I am a Senior Student in SMS(School of Mathematical Science) PKU, majoring Probability and Statistics. My GPA is 3.92/4 and ranks 1/217 in SMS PKU with average score of core courses being 95+. I have solid mathematical foundation especially in Statistics. My research interest includes Theoretical Reinforcement Learning, Machine Learning, and their applications in the real world, such as Genomics. I'm both interested in theoretical and practical problems. I am going to pursue my PhD in the U.S. In PKU I am supervised by Prof. Hao Ge in BICMR, PKU. We did research on RNA Velocity and its application. We are now working on Maternal Cell Contamination Correction in pGT_M and pGT_A dataset. In 2021 summer and autumn, I am supervised by Prof. Mengdi Wang for my research internship. We did research on statistical optimality of a FQE-style Policy Gradient Estimator. We are now working on Off Policy Evaluation(OPE) with General Function Approximation.
Email  /  English: TOEFL 111(R29,L30,S25,W27); GRE 325(V156,Q169,AW3.5)  /  Coding: Python, R, Matlab
Off Policy Evaluation estimates cumulative reward function of certain target policy with data generated by a possibly unknown behavior policy. Among various algorithms, we dig into Fitted Q Estimation which iteratively estimates Q functions via a regression problem. This regression problem can be transformed into empirical loss minimization on certain function class. Typically, for the simplicity of proof, previous research considered either tabular case, where both state space and action space are finite, or linear function approximation, where the considered function class is linear space spanned by some feature map. General function class has been considered, but mostly in non-parametric way. We focus on parametric differentiable function class and we want to expand as much as posslble results in linear case towards more general functions, most impotantly, certain neural networks. By assuming some smoothness condition of this function class, we prove that, the error of FQE estimator is asymptotically normal with explicit variance expression. Variance in linear case is a special case of this general form. We prove two finite upper bound for estimation error. The first error bound is variance-aware, which is tighter and dependent on the asymptotic variance. The other one is in worst case and is reward-free. The dominanting term in worst-case upper bound depends heavily on restricted chi square divergence on some function subset. We further prpose two bootstrap FQE estimatr with general parametric function estimation. The bootstrapping error is asymptotic normal, and by bootstrapping we can establish the asymptotic confidence interval of policy value. Finally we prove the variance of our estimator matches the Cramer Rao lower bound, which implies our estimator is asymptotically efficient.
Off Policy Learning is proven to be an efficient learning paradigm, compared to possibly costly or dangerous on-policy learning methods. We develop Fitted Policy Gradient(FPG) algorithm inspired by Fitted Q Evaluation. FPG method estimates Policy Gradient(PG) rather than Policy Value(expected cumulative reward), but uses a similar way of iteratively solving Q function sand gradient of Q functions. We give a tight finite sample upper bound for the error of our FPG estimator. The dominanting term of upper bound depends heavily on a chi square divergence of certain function class, which measures the distribution mismatch. In tabular case we can get a even sharper bound. We further proved that the error of FPG estmator is asymptotically normal, and its varance matches the Cramer-Rao Lower Bound, which implies FPG estimator is asymptotically efficient. Finally we use FPG estimator to do policy optimization and under Lipschitz condition and PL condition, we provide the sample complexity learn an epsilon-optimal policy. We do several experience and empirically show its efficiency and robust against huge distribution shift. We further propose an implementable bootstrapping version of this FPG estimator and show its distributional consistency.

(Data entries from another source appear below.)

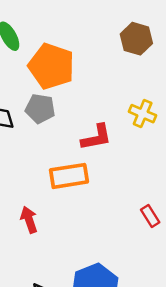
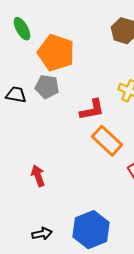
orange rectangle: (69, 176) -> (107, 141), moved, turned 52

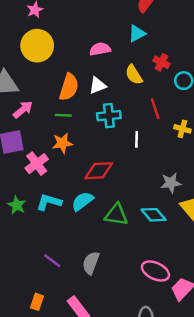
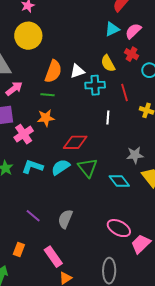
pink semicircle: (100, 49) -> (133, 31), moved, turned -36
cyan cross: (109, 116) -> (95, 85), moved
green triangle: (116, 215) -> (88, 168), moved, turned 40

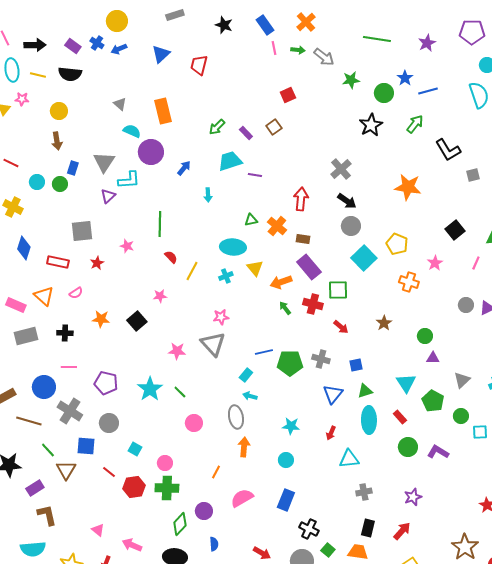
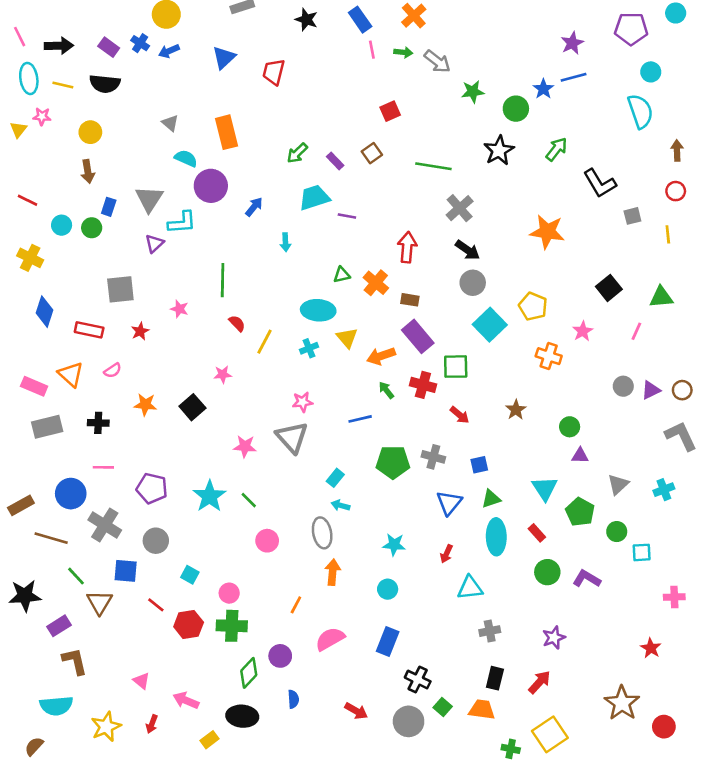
green line: (377, 39) -> (433, 166), moved
blue line: (428, 91) -> (574, 77), moved
blue line: (264, 352) -> (360, 419), moved

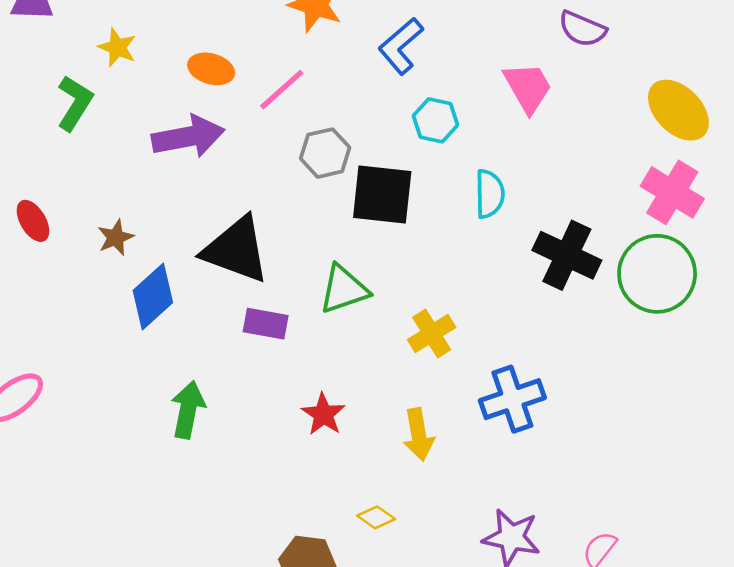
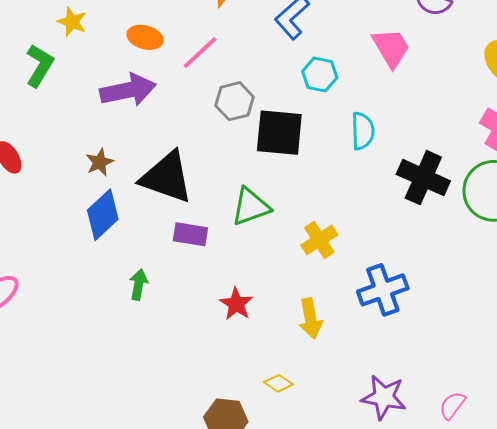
brown star: (116, 237) -> (100, 162), moved
green arrow: (188, 410) -> (139, 285), moved, size x0.7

I have spent half year to cooperate with biology researchers to focus on the issue of maternal cell contamination phenomenon in prenatal screening and diagnose. We want to detect and correct the influence of maternal contamination in prenatal analysis, especially on the vartiant calling. The main difficulty lies on a variety of unknown randomness and inconsistency in batches of data. Besides a Bayesian model as central tool, we improve the model flexibility by enable it adaptively identify the upstream and downstream regions of pathogenic sites, and additionally, reduce its non-robustness by repeating subsampling these sites. On dozens of trials on culture medium with various contamination rate and allele drop out rate, our methods shows advantage against traditional methods adopted by current variant calling pipeline.

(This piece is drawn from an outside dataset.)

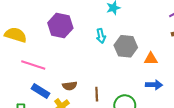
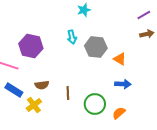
purple hexagon: (60, 26) -> (31, 46), moved
orange triangle: (151, 59) -> (120, 59), turned 32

My first research project aims at exploiting RNA Velocity, a brand new toolkit invented to recover the dynamical information lost during ScRNA-Seq, to enhance the performance of inference of Gene Regulatory Network. During the project, I independently completed work of literature search, algorithm comparison and coding. Among various GRN Inference methods, we selected several dynamical methods relating to velocity estimation with difference method or kernel smoothing and compared the accuracy with or without RNA Velocity. We find although the increments being data-dependent, RNA Velocity, does restores certain temporal information and improves the prediction effectiveness.